- _ACTIVITY_: Find the line with "невозможно тер" in the records below. Output exactly from there until after the line with "073-543 75 83", without pictures.

- _PROVIDED RECORDS_:
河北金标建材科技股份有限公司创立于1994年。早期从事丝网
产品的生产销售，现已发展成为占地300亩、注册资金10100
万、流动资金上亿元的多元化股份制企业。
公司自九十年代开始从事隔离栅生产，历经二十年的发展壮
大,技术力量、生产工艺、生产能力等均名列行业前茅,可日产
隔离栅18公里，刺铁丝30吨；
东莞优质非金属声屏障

...

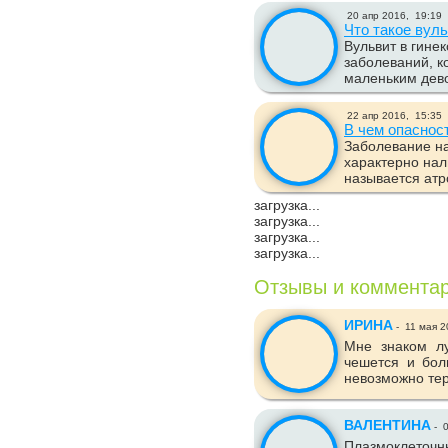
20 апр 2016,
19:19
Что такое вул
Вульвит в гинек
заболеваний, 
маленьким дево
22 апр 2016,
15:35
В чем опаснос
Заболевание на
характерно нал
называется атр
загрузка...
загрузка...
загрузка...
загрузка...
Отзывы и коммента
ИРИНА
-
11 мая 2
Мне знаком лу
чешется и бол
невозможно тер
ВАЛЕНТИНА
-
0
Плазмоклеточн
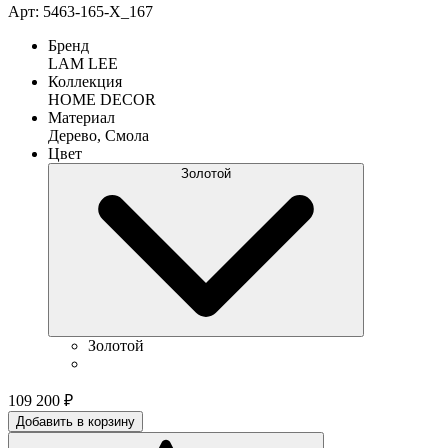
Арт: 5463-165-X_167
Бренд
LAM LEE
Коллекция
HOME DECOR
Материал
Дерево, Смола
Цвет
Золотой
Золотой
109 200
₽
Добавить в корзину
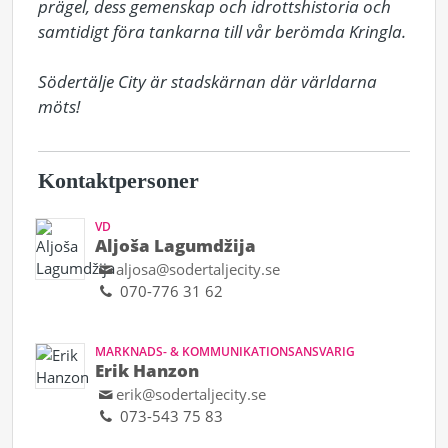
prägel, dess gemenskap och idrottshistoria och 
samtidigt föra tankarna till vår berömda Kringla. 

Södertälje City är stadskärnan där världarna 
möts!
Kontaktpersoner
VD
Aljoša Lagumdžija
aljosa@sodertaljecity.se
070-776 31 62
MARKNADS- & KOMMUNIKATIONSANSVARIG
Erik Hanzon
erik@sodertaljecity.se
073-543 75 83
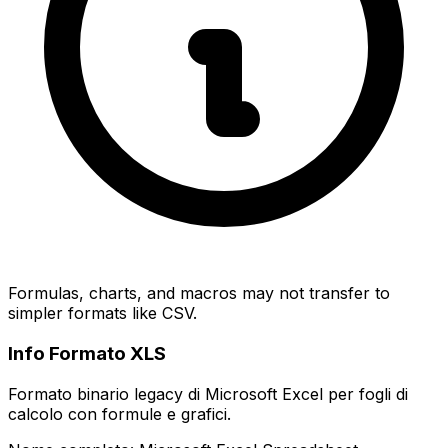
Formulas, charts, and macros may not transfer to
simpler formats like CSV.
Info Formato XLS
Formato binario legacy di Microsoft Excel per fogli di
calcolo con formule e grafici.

==

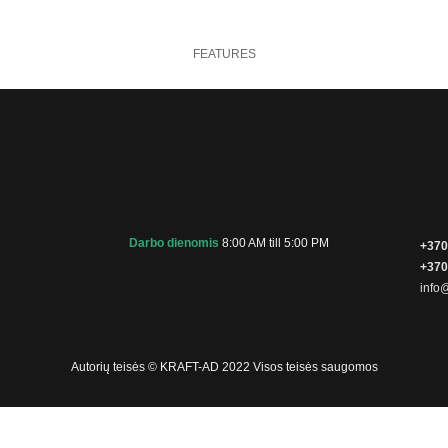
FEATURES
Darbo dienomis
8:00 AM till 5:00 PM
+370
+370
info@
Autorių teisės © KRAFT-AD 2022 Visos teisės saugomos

- _RESPONSE BOX_:
невозможно тер
ВАЛЕНТИНА
-
0
Плазмоклеточн
Арт: 5463-165-X_167
Бренд
LAM LEE
Коллекция
HOME DECOR
Материал
Дерево, Смола
Цвет
Золотой
Золотой
109 200
₽
Добавить в корзину
prägel, dess gemenskap och idrottshistoria och 
samtidigt föra tankarna till vår berömda Kringla. 

Södertälje City är stadskärnan där världarna 
möts!
Kontaktpersoner
VD
Aljoša Lagumdžija
aljosa@sodertaljecity.se
070-776 31 62
MARKNADS- & KOMMUNIKATIONSANSVARIG
Erik Hanzon
erik@sodertaljecity.se
073-543 75 83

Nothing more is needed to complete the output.